Ok, let me know if you think I need to cover/protect my cabbage, broccoli, lettuce plants for this quick freeze. I dont know exactly how many hours it will be freezing and below --- but it should get down to about 26F + WC.

Well, let me know your thoughts.
Andy


----------



## slipshod (Sep 19, 2003)

*Temp*

Cover the lettuce,The cabbage and brocholli will be fine.In fact I think the cabbage gets better when it gets a bit of cold weather.


----------



## Merlin (Sep 15, 2003)

Slipshod is right on both counts. It will burn the outer leaves and the outer wrap of the lettuce head, but most other things love it. Especially the collards. The old timers wouldn't eat collards until a frost fell on them. The forecasts is for 3 hours of freeze tonight. Tomorrow night is supposed to be worse.


----------



## Argee (Sep 17, 2003)

Water in the AM before the sun hits them. Don't know why, just know that it works.


----------



## slipshod (Sep 19, 2003)

*cabbage*

I am going to pick the last of my cabbage today,and we have had frost several times already.


----------



## leolav (Sep 16, 2003)

Water will help to get the frost off the plants. It helps as the water is normally warmer than the air temp, causing it to melt the ice/frost off the plants.

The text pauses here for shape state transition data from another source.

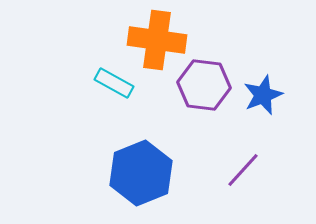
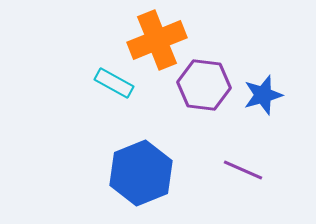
orange cross: rotated 30 degrees counterclockwise
blue star: rotated 6 degrees clockwise
purple line: rotated 72 degrees clockwise
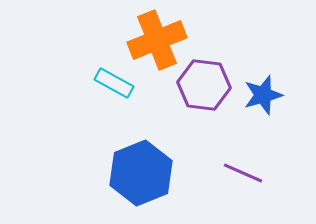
purple line: moved 3 px down
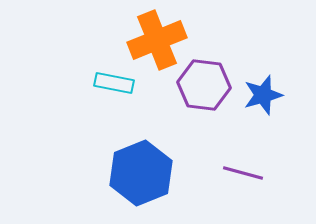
cyan rectangle: rotated 18 degrees counterclockwise
purple line: rotated 9 degrees counterclockwise
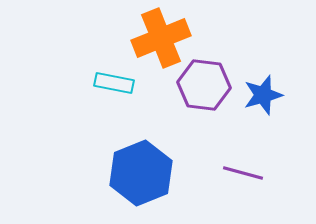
orange cross: moved 4 px right, 2 px up
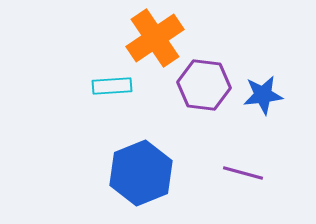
orange cross: moved 6 px left; rotated 12 degrees counterclockwise
cyan rectangle: moved 2 px left, 3 px down; rotated 15 degrees counterclockwise
blue star: rotated 9 degrees clockwise
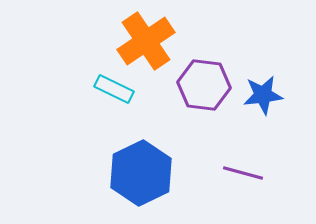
orange cross: moved 9 px left, 3 px down
cyan rectangle: moved 2 px right, 3 px down; rotated 30 degrees clockwise
blue hexagon: rotated 4 degrees counterclockwise
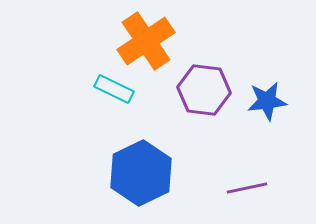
purple hexagon: moved 5 px down
blue star: moved 4 px right, 6 px down
purple line: moved 4 px right, 15 px down; rotated 27 degrees counterclockwise
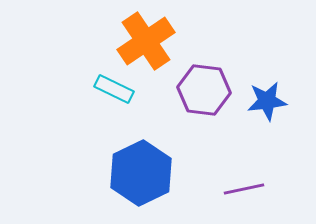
purple line: moved 3 px left, 1 px down
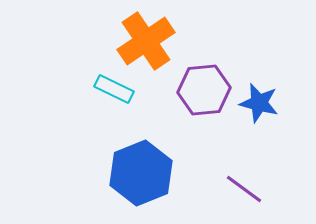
purple hexagon: rotated 12 degrees counterclockwise
blue star: moved 8 px left, 2 px down; rotated 21 degrees clockwise
blue hexagon: rotated 4 degrees clockwise
purple line: rotated 48 degrees clockwise
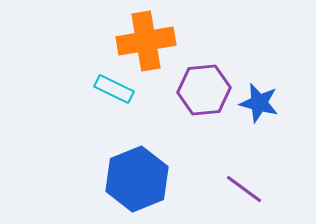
orange cross: rotated 24 degrees clockwise
blue hexagon: moved 4 px left, 6 px down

Popular trick used up here to extend the golfing season. They water the greens and fairways very early in the morning to get the golfers out on the course. If they don't, the grass takes a beating as the grass bends and breaks.


----------



## Chris (Sep 15, 2003)

Well, it was certainly quite frosty this morning but the plants look good ---- minus my grape tomato plant (still producing haha) that I forgot about. Well, about time for that one to go dormant anyhow. 

Thanks for the advice. Lettuce looks just fine too --- leaves are flattened on the cabbage and broc somewhat but I think they will perk up with the nice sunny day --- Already 49F here  
Ahhhhh.. gotta love the south. :clap:

Andy


----------